Alors, pari réussi, ou pas ? Eh bien, on pourrait dire que le verre est à moitié plein… Ou à moitié vide, c’est selon.
A moitié plein, parce que le pari est tenu. Moore a réalisé l’exploit de lifter Battlestar Galactica, et de la transformer en série sérieuse, abordant de grands sujets de société. (Rien que ça, ça pique les yeux…)
Même au cinéma, ces thèmes sont rarement abordés ; pour parodier le générique de Star trek, Battlestar Galactica va où « personne n’était encore allé ». Terrorisme de survie, machiavélisme gouvernemental, choix politique cornéliens, Battlestar Galactica est la première série à poser ces questions dans le futur, et surtout, à imaginer l’impact d’un événement épique (la destruction de la race humaine) sur le quotidien des quelques survivants (Collaborer ou périr ? sacrifier les prisonniers de droit commun ou sacrifier des innocents ?)…

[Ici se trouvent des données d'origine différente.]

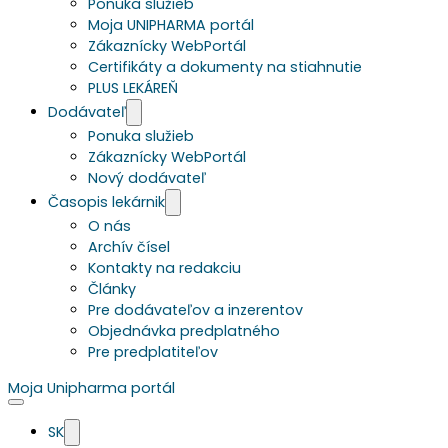
Ponuka služieb
Moja UNIPHARMA portál
Zákaznícky WebPortál
Certifikáty a dokumenty na stiahnutie
PLUS LEKÁREŇ
Dodávateľ
Ponuka služieb
Zákaznícky WebPortál
Nový dodávateľ
Časopis lekárnik
O nás
Archív čísel
Kontakty na redakciu
Články
Pre dodávateľov a inzerentov
Objednávka predplatného
Pre predplatiteľov
Moja Unipharma portál
SK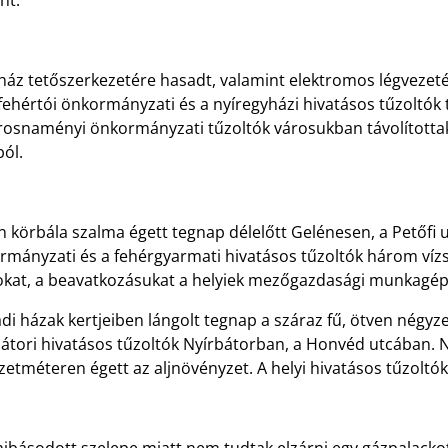
nt.
áz tetőszerkezetére hasadt, valamint elektromos légvezeték
fehértói önkormányzati és a nyíregyházi hivatásos tűzoltók
rosnaményi önkormányzati tűzoltók városukban távolítottak 
ól.
n körbála szalma égett tegnap délelőtt Gelénesen, a Petőfi
rmányzati és a fehérgyarmati hivatásos tűzoltók három vízs
okat, a beavatkozásukat a helyiek mezőgazdasági munkagép
di házak kertjeiben lángolt tegnap a száraz fű, ötven négyze
bátori hivatásos tűzoltók Nyírbátorban, a Honvéd utcában. 
etméteren égett az aljnövényzet. A helyi hivatásos tűzoltók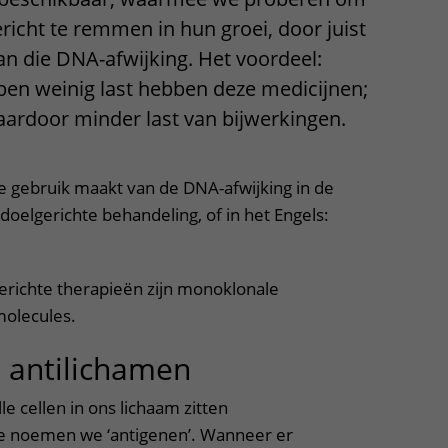
Contact met verpleegafdeling
richt te remmen in hun groei, door juist
n die DNA-afwijking. Het voordeel:
Het Wilhelmina
ben weinig last hebben deze medicijnen;
Kinderziekenhuis
daardoor minder last van bijwerkingen.
e gebruik maakt van de DNA-afwijking in de
oelgerichte behandeling, of in het Engels:
richte therapieën zijn monoklonale
molecules.
 antilichamen
le cellen in ons lichaam zitten
e noemen we ‘antigenen’. Wanneer er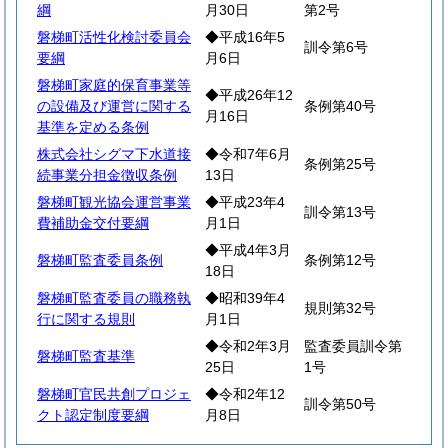
綱
月30日
第2号
磐梯町活性化検討委員会
◆平成16年5
訓令第6号
要綱
月6日
磐梯町家庭的保育事業等
◆平成26年12
の設備及び運営に関する
条例第40号
月16日
基準を定める条例
株式会社シグマ下水道接
◆令和7年6月
条例第25号
続事業分担金徴収条例
13日
磐梯町観光協会運営事業
◆平成23年4
訓令第13号
費補助金交付要綱
月1日
◆平成4年3月
磐梯町監査委員条例
条例第12号
18日
磐梯町監査委員の職務執
◆昭和39年4
規則第32号
行に関する規則
月1日
◆令和2年3月
監査委員訓令第
磐梯町監査基準
25日
1号
磐梯町官民共創プロジェ
◆令和2年12
訓令第50号
クト認定制度要綱
月8日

A ce titre, Battlestar Galactica est un peu la version démocrate de 24…
Mais la série est aussi à moitié vide, aussi, parce qu’elle n’atteint pas le niveau du Golgotha sériesque (rappelons – pour les âmes simples -, la Sainte Trinité TV : The Wire, Les Sopranos, Six Feet Under.)

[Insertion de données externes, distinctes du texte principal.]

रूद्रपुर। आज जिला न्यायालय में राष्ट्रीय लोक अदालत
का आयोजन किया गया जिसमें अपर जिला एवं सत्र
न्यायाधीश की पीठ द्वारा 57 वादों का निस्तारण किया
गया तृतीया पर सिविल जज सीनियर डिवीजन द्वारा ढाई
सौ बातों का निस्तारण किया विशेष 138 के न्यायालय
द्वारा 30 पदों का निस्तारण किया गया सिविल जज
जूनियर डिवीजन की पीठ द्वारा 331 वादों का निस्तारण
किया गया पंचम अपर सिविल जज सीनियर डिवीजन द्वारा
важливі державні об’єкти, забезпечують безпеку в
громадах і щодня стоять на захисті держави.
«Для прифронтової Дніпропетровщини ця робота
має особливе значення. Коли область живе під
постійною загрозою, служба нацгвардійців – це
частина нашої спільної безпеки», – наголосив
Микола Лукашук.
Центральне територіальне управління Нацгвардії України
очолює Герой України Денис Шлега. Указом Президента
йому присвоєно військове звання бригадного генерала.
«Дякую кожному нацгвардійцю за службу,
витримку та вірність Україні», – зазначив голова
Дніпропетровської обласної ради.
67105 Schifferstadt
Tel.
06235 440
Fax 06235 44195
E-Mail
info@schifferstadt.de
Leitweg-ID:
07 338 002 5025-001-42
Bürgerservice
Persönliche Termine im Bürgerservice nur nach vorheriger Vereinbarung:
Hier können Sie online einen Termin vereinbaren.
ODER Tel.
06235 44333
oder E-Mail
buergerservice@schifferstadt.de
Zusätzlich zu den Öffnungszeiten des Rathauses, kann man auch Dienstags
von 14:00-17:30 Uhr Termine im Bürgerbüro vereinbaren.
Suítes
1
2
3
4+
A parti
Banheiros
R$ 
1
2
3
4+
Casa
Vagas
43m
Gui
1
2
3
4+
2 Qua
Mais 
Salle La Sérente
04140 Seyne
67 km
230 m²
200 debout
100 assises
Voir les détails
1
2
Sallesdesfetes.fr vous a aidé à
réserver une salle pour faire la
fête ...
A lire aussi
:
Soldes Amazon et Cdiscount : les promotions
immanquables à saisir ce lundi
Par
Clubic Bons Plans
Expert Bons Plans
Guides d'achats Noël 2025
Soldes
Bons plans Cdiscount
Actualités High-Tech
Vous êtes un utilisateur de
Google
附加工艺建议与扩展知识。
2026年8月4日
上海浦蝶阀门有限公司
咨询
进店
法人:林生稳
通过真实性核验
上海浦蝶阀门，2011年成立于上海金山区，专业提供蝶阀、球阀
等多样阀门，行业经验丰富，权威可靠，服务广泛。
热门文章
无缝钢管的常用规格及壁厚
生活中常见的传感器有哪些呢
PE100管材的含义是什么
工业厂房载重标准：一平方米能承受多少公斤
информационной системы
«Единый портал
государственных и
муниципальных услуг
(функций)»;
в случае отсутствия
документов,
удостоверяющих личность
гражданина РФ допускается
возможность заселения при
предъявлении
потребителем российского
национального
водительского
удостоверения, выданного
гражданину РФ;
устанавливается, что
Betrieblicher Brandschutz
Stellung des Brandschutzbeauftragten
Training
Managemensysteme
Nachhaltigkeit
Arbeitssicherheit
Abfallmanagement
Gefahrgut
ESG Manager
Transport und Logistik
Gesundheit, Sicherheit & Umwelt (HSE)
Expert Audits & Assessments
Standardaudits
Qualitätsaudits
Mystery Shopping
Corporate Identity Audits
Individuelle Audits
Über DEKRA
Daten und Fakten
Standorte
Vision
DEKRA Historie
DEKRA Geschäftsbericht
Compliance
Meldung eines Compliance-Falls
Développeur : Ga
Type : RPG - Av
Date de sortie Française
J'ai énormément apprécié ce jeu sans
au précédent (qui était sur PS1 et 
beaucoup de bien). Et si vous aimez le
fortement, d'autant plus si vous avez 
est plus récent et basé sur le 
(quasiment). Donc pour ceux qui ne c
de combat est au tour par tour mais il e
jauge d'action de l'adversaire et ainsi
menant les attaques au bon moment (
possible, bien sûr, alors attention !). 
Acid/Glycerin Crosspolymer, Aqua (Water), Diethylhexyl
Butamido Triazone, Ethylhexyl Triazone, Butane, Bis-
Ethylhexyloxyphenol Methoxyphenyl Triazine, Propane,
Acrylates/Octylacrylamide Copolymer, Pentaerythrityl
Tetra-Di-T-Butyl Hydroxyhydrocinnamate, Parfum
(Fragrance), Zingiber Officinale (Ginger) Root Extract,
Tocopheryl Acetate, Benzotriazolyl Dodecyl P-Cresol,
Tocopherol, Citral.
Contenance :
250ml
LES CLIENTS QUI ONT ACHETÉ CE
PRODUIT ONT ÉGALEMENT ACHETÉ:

Battlestar Galactica est bien, même très bien, mais elle « n’a pas tout d’une grande ». Elle innove, mais ne va pas jusqu’à la révolution : les situations, les intrigues sont classiques (problèmes de couple, relations père-fils, aventures spatiales, tout cela est finalement commun, seul le contexte les rend exotiques).
Graphiquement, la série souffre des maux endémiques de la SF américaine : des moyens, mais pas d’ambition : le design, les décors, les costumes sont moches et sans saveur, pour ne pas dire peu crédibles.
A leur décharge, la qualité dans ce domaine, c’est l’exception : décors de Blade Runner, Alien, costumes de Dune, mais sinon, quoi d’autre ? Il faudra chroniquer ça un jour…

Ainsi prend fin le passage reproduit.